J'avais pensé vous en montrer un avec les personnages ou les morceaux rajoutés après coup. Mais je ne crois pas être un exemple. Je ne suis pas quelqu'un qui sait résumer les choses ; je fais des trilogies : je ne peux pas m'empêcher de m'étaler. Alors plutôt que de vous montrer un mauvais exemple, je préfère vous expliquer les avantages de cet instrument de torture, si vous ne connaissez pas.

Un synopsis est un résumé de chaque partie ou scène du roman avec tout ce qu'on y apprend et tout ce qui s'y passe d'essentiel à l'histoire.
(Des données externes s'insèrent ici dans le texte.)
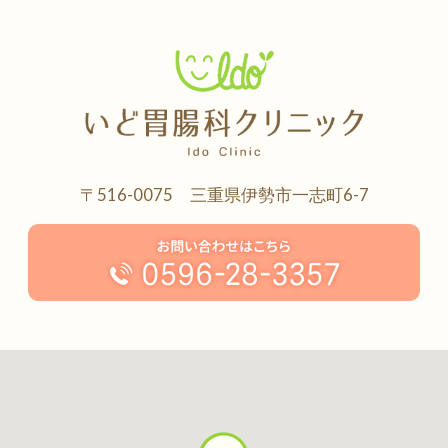
〒516-0075 三重県伊勢市一志町6-7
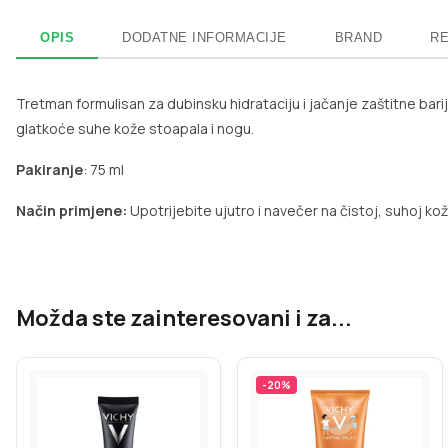
OPIS
DODATNE INFORMACIJE
BRAND
RE
Tretman formulisan za dubinsku hidrataciju i jačanje zaštitne bar
glatkoće suhe kože stoapala i nogu.
Pakiranje
: 75 ml
Način primjene:
Upotrijebite ujutro i navečer na čistoj, suhoj kož
Možda ste zainteresovani i za...
-
20
%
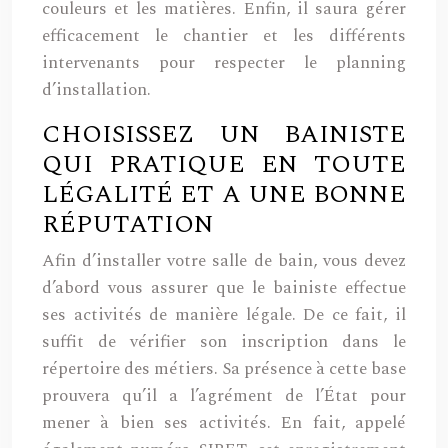
couleurs et les matières. Enfin, il saura gérer
efficacement le chantier et les différents
intervenants pour respecter le planning
d’installation.
CHOISISSEZ UN BAINISTE
QUI PRATIQUE EN TOUTE
LÉGALITÉ ET A UNE BONNE
RÉPUTATION
Afin d’installer votre salle de bain, vous devez
d’abord vous assurer que le bainiste effectue
ses activités de manière légale. De ce fait, il
suffit de vérifier son inscription dans le
répertoire des métiers. Sa présence à cette base
prouvera qu’il a l’agrément de l’État pour
mener à bien ses activités. En fait, appelé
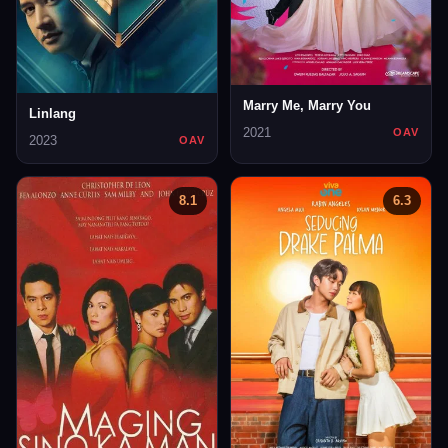
Marry Me, Marry You
Linlang
2021
OAV
2023
OAV
8.1
6.3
C'est une abomination à faire pour moi. Mais le travail en vaut la chandelle. Parce qu'il est possible de se rendre compte que l'on a dit plus qu'on ne le pensait, ou au contraire que l'on n'a pas dit ce qu'on voulait à cet endroit. On remarque aussi les soucis de linéarité d'un texte, ce qui était le cas de Leïlan où dans les premières versions je ne quittais pas Axel d'une semelle, et où aucune scène du château ou d'ailleurs ne venait trancher la ballade jusqu'à Ize. Avec une vue plus générale du texte, on perçoit aussi plus facilement les soucis de rythme (trop de combats dans cette partie, trop de bla-bla dans celle-là) ou l'abandon d'un personnage pendant trop de chapitres. Enfin il est possible de repérer les passages où on peut inclure une scène ou carrément un personnage.
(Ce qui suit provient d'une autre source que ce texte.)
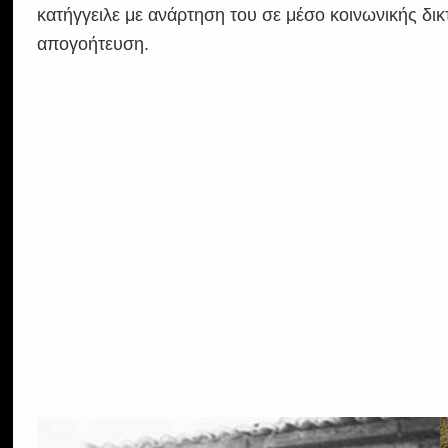
κατήγγειλε με ανάρτηση του σε μέσο κοινωνικής δι
απογοήτευση.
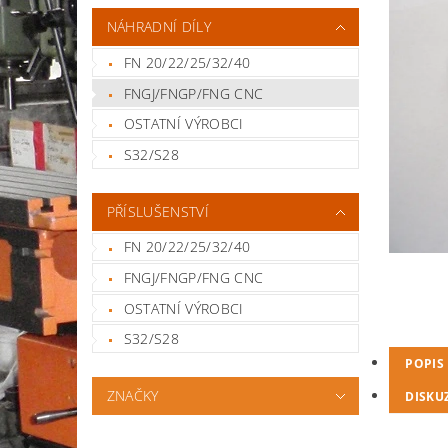
NÁHRADNÍ DÍLY
FN 20/22/25/32/40
FNGJ/FNGP/FNG CNC
OSTATNÍ VÝROBCI
S32/S28
PŘÍSLUŠENSTVÍ
FN 20/22/25/32/40
FNGJ/FNGP/FNG CNC
OSTATNÍ VÝROBCI
S32/S28
POPIS
ZNAČKY
DISKU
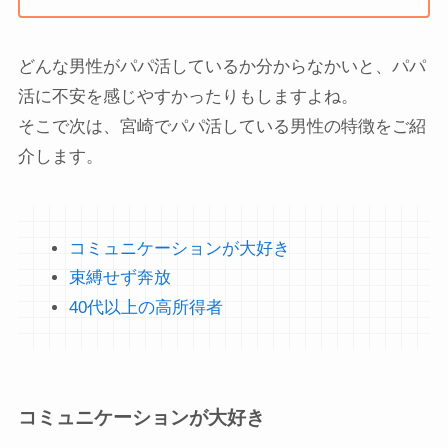
どんな男性がパパ活しているか分からなかいと、パパ
活に不安を感じやすかったりもしますよね。
そこで次は、宮崎でパパ活している男性の特徴をご紹
介します。
コミュニケーションが大好き
束縛せず奔放
40代以上の高所得者
コミュニケーションが大好き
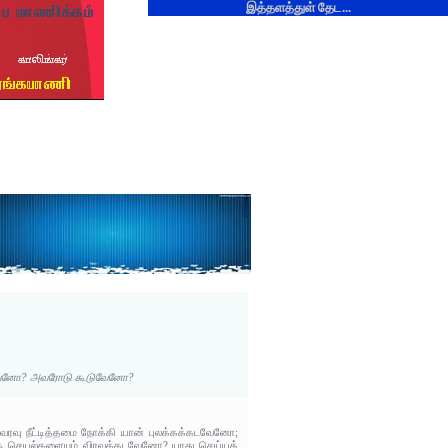
இத்தளத்துள் தேட...
ுவேனோ? அவரோடு கூடுவேனோ?
 வரவு நீட்டித்தமை நோக்கி யான் புலக்கக்கடவேனோ;
ிரு செயல்களையும் விரவக்கடவேனோ? யாது செய்யக்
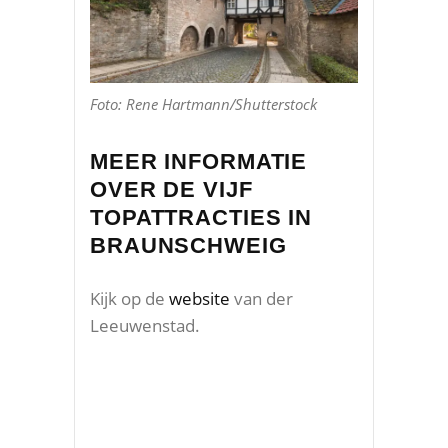
Foto: Rene Hartmann/Shutterstock
MEER INFORMATIE
OVER DE VIJF
TOPATTRACTIES IN
BRAUNSCHWEIG
Kijk op de
website
van der
Leeuwenstad.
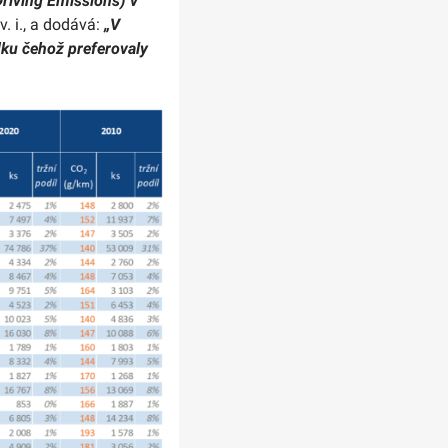
riving Emissions) v
v. i., a dodává:
„V
ku čehož preferovaly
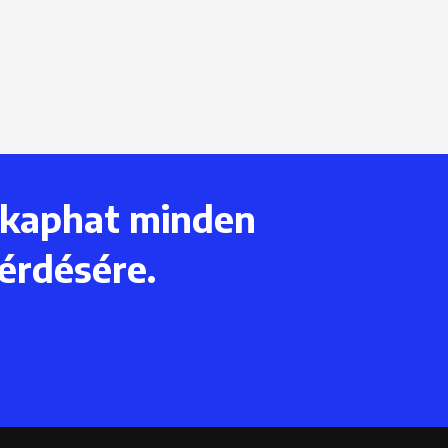
 kaphat minden
érdésére.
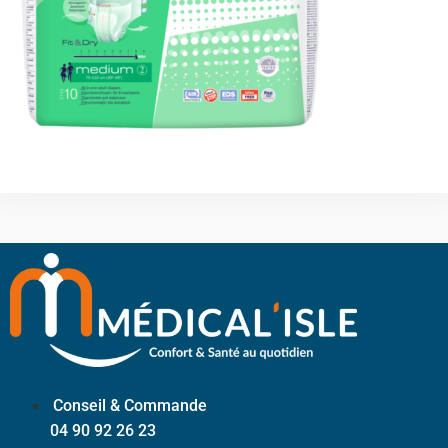
Conseil & Commande
04 90 92 26 23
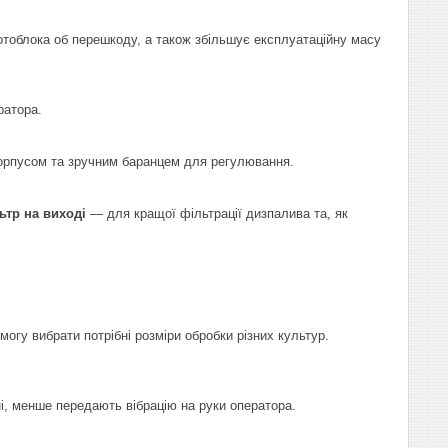
тоблока об перешкоду, а також збільшує експлуатаційну масу
ратора.
орпусом та зручним баранцем для регулювання.
ьтр на виході
— для кращої фільтрації дизпалива та, як
могу вибрати потрібні розміри обробки різних культур.
і, менше передають вібрацію на руки оператора.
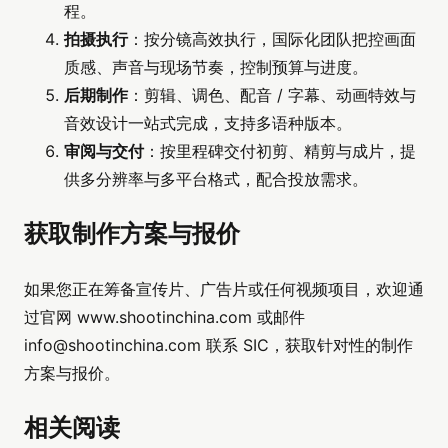
程。
拍摄执行
：按分镜高效执行，国际化团队把控画面
质感、声音与现场节奏，控制预算与进度。
后期制作
：剪辑、调色、配音 / 字幕、动画特效与
音效设计一站式完成，支持多语种版本。
审阅与交付
：按里程碑交付初剪、精剪与成片，提
供多分辨率与多平台格式，配合投放需求。
获取制作方案与报价
如果您正在筹备宣传片、广告片或任何视频项目，欢迎通
过官网 www.shootinchina.com 或邮件
info@shootinchina.com
联系 SIC，获取针对性的制作
方案与报价。
相关阅读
Je n'ai pas attendu d'avoir un synopsis pour faire des rajouts et manipuler mon texte. J'avais déjà repris les dix premiers chapitres en mettant Axel sur une jument et j'avais rajouté un personnage secondaire alors que les trois tomes étaient finis. Mais quel boulot ! Que de tâtonnements et de relectures pour bien vérifier que je n'avais rien oublié ! Le synopsis m'a ouvert la voie du tripotage du texte version industriel. Sous les conseils judicieux de Stéphane Marsan, j'ai cassé la linéarité de la première partie de Leïlan avec des scènes, rajouté des prologues aux trois tomes pour approfondir le poids des divinités, donné une dimension à Enkil qui n'avait que celle d'être un ancêtre glorieux, commencé l'histoire dans les Brumes Infernales (l'original démarrait à la sortie), réécris le premier chapitre à 70% (j'aurai dû le faire à 100%, je le déteste toujours, il a un gros souci de rythme) et rajouté les scylès pour que Korta ne soit pas seul dans son camp de "méchants".
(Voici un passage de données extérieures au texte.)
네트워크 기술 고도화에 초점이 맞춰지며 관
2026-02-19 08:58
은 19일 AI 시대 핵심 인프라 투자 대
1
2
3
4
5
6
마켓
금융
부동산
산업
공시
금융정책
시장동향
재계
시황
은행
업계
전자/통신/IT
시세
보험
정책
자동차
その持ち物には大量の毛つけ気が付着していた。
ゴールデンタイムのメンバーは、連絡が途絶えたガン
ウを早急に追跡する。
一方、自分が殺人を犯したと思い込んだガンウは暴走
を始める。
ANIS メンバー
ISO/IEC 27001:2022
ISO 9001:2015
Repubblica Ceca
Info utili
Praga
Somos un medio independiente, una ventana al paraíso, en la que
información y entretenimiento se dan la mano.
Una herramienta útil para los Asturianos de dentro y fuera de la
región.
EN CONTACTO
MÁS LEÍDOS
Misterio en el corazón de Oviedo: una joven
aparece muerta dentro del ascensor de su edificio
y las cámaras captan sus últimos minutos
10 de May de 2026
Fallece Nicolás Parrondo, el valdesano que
Ces derniers n'ont d'ailleurs pas été une mince affaire ! Ce fut mon choix de créer des alliés avec un pouvoir incroyable qui risquait de bouleverser l'ensemble de l'histoire. S'ils avaient existé dès le début, le roman aurait été tout autre. Je ne pouvais pas réécrire trois tomes, mais je voulais cet ajout. Grâce au synopsis, j'ai pu trouver chaque moment où ils interviendraient, et j'ai endigué au mieux leur effet perturbateur. Au fur et à mesure, les scylès m'ont dévoilé leur pouvoir, leur façon de vivre, pleins de choses que j'ignorais totalement avec la première version. Ce fut un peu frustrant quand même ; j'aurai aimé leur donner toutes les possibilités auxquelles ils avaient droit. Mais Leïlan reste un premier roman. Il gardera des défauts et des regrets. Pourtant, grâce au synopsis, il restera aussi la source de mille découvertes qui me servent encore à ce jour pour devenir un meilleur écrivain autodidacte.